Furthermore, by and large, NGOs have not resisted well when solicited by military and political leaders in the big push to integrate our work with theirs. Of course, NGOs are not a uniform group. While MSF focuses on humanitarian assistance, most NGOs are multimandate. Some describe their missions as going from relief to reconstruction and including both. Many accept substantial amounts of funding from Western governments. And many of them include in their mission broader political goals such as democracy, conflict resolution, peace and justice.

During discussions in Washington in early 2003 for instance, many NGOs were heavily consulting with the Pentagon on post-conflict reconstruction in Iraq, despite the fact that American forces were preparing to invade that country. At the time, this contradiction did not seem to be an issue for these organizations. Many have since come to recognize this close relationship with a belligerent military force as a problem. But the general trend of integration continues to gain ground.

Finally, independence and separation – maintaining the distinctions – will certainly not solve everything. The security risks are real. There are armed groups who attack humanitarian aid workers and civilian groups, especially in situations involving Western military intervention. Large international humanitarian assistance organizations such as MSF remain today primarily Western organizations, with a corresponding history, staffing and funding base. So even though we try to explain that we are not part of any Western political agenda, some groups may continue to attack and kill aid workers.

After working in Afghanistan for 20 years, MSF recently had five of our staff members there murdered, and we had to pull out. Those who killed our colleagues were, of course, fully to blame: it wasn’t any blurring of the lines that was responsible for these killings. But they did occur against this backdrop. The association of aid with broader politico-military goals has heightened the likelihood that we will become targets and will be attacked. In Afghanistan, dozens of aid workers have been killed. The murder of aid workers has become a political strategy for some factions as a way of scoring points against the international forces deployed there and against the government in Kabul.

From the perspective of a humanitarian organization like MSF, dialogue with all military actors remains essential. But it must be based on the fundamental recognition that humanitarian action and military action have different purposes and different objectives. Separation and independence are crucial.

Nicolas de Torrente is Executive Director of Médecins Sans Frontières in the United States, a position he has held since 2001. He previously worked for the organization in numerous posts in Africa and Asia.
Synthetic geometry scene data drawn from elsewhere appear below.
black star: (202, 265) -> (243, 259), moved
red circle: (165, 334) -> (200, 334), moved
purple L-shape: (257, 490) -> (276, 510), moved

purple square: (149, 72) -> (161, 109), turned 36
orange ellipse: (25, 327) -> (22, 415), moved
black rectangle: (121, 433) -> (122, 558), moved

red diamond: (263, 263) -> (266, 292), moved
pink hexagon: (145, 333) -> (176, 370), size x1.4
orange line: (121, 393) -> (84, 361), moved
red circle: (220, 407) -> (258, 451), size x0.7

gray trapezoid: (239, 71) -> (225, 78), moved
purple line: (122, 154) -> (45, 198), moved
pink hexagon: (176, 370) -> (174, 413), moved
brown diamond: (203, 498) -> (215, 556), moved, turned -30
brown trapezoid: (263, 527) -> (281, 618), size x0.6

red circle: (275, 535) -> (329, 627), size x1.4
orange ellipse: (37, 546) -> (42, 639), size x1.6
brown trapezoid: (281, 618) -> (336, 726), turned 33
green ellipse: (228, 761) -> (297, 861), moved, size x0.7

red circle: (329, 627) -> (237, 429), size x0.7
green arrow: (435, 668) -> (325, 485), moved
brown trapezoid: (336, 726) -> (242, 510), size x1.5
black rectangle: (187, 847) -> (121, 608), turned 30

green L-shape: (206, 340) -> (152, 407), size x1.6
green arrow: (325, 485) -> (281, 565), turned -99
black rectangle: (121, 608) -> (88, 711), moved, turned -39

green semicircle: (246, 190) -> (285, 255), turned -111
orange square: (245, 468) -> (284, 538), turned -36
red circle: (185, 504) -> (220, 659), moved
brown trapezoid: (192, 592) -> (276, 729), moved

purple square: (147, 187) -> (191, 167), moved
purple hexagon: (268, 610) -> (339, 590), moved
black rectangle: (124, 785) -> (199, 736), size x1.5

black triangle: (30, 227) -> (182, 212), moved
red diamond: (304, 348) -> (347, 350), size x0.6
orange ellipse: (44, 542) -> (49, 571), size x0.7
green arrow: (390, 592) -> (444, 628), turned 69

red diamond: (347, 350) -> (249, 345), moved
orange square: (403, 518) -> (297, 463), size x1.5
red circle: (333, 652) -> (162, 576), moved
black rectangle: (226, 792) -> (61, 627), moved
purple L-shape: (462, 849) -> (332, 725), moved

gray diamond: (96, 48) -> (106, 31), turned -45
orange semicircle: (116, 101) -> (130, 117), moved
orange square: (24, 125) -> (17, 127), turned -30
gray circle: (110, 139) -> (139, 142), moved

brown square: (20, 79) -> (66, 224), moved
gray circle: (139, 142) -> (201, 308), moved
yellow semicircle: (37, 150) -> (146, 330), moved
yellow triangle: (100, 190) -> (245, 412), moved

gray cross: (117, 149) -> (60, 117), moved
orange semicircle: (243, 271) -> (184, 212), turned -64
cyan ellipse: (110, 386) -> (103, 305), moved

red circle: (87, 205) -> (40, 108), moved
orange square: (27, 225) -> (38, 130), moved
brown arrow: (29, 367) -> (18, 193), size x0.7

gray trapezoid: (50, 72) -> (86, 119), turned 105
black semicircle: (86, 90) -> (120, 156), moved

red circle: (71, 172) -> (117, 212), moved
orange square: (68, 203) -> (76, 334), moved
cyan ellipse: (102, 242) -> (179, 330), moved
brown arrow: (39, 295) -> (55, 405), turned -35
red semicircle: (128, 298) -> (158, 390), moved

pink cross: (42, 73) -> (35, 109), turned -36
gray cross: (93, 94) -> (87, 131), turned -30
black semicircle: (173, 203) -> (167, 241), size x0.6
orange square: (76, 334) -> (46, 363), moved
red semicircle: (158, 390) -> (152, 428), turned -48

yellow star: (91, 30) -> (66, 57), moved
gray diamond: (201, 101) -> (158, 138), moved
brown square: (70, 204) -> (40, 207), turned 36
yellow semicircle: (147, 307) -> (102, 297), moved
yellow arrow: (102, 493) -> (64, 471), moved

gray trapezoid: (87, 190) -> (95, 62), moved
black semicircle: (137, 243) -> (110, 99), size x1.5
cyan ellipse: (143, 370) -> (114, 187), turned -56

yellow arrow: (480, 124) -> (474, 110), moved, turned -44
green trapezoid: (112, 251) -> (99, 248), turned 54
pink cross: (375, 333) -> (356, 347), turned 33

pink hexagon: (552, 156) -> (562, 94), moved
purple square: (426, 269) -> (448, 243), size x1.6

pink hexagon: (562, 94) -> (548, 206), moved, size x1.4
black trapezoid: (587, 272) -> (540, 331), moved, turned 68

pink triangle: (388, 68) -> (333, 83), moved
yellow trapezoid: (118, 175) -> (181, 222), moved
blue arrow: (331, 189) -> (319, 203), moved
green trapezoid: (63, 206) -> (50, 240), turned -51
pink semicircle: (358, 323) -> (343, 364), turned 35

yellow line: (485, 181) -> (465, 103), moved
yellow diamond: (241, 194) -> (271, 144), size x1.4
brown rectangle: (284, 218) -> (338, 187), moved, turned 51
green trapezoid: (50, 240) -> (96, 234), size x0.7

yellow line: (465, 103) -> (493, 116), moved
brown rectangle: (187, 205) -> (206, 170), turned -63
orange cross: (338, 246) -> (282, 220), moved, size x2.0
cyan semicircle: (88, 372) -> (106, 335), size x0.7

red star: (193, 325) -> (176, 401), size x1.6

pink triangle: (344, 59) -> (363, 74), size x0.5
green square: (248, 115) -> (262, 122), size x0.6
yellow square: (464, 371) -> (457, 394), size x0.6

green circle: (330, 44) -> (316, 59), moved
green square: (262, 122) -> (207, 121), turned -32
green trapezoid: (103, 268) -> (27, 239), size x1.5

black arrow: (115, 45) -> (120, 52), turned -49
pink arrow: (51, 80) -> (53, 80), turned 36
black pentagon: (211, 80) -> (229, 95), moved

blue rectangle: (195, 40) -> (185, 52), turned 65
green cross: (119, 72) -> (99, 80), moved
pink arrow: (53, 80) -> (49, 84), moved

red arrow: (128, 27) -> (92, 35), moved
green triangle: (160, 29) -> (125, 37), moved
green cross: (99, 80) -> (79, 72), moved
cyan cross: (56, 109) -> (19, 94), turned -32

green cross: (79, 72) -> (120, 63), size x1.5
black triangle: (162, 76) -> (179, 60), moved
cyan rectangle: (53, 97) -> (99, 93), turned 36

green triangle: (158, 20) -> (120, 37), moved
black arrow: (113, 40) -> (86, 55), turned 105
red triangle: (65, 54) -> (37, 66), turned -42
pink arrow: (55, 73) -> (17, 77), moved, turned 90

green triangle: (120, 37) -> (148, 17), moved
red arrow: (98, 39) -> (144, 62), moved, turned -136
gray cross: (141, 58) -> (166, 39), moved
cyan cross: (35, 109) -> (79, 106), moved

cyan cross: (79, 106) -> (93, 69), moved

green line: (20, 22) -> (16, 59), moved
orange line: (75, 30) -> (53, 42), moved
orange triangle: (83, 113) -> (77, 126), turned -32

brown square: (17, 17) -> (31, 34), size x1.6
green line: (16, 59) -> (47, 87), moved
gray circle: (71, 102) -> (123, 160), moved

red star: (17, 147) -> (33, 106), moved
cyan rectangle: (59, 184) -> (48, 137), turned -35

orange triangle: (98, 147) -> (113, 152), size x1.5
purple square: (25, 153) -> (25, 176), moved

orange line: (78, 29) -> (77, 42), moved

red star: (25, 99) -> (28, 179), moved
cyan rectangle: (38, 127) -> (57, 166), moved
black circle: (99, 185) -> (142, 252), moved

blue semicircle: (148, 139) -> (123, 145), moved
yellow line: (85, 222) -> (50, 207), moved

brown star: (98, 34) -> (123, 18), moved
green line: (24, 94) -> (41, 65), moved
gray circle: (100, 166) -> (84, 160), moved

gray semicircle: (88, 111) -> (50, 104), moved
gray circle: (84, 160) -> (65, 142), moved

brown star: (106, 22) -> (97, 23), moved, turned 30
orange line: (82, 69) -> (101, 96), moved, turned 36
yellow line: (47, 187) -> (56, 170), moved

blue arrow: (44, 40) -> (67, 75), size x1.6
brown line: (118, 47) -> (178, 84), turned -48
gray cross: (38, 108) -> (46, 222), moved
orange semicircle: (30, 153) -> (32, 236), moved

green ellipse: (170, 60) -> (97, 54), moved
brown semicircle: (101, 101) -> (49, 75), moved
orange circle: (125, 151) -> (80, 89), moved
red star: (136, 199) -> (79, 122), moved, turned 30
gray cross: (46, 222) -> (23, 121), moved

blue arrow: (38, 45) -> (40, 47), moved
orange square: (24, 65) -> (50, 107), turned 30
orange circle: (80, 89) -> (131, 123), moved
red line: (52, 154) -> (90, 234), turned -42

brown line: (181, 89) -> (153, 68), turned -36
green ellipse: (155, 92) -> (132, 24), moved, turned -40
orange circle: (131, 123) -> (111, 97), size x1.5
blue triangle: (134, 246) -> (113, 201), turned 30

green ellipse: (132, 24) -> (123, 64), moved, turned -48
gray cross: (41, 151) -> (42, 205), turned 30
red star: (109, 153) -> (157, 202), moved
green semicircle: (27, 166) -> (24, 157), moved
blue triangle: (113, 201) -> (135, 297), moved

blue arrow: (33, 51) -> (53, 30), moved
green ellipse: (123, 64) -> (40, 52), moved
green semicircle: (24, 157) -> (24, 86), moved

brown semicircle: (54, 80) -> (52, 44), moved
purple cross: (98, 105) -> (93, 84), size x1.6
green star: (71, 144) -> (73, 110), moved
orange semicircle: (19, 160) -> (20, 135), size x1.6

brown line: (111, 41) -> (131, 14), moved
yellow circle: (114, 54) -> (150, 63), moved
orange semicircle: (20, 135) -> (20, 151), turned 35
This article is based on remarks made at a conference organized by The European Institute.



The changed nature of war requires reassessments of strategies for peace. Humanitarian interventions, with or without peacekeeping or other forces, are figuring ever more prominently in such strategies today. In this connection, voluntary organizations (NGOs) are finding ever more important parts to play. But the politicization of aid work, with some voluntary organizations integrating ever more closely with governments, is creating new problems. Situations may easily arise in which motives are unclear and the allocation of functions can be questioned.

— From the citation speech awarding the Nobel Peace Prize in 1999 to Médecins Sans Frontières

Médecins Sans Frontières (MSF) – also known as “Doctors Without Borders’’ – is an international humanitarian aid organization providing emergency medical aid in more than 80 countries. It was founded by a group of French doctors during the Biafra conflict in the late 1960s. In their service they had found it difficult to remain silent and neutral in the civil war as required by Red Cross statutes. As part of their creed – sometimes described as “turbulent humanitarianism’’ – these volunteers vowed not only to help all victims but also to tell the world about violations of human rights in order to raise consciousness about the full circumstances of the plight of populations they are helping.


This article was published in European Affairs: Volume number 7, Issue number 1-2 in the Spring/Summer of 2006.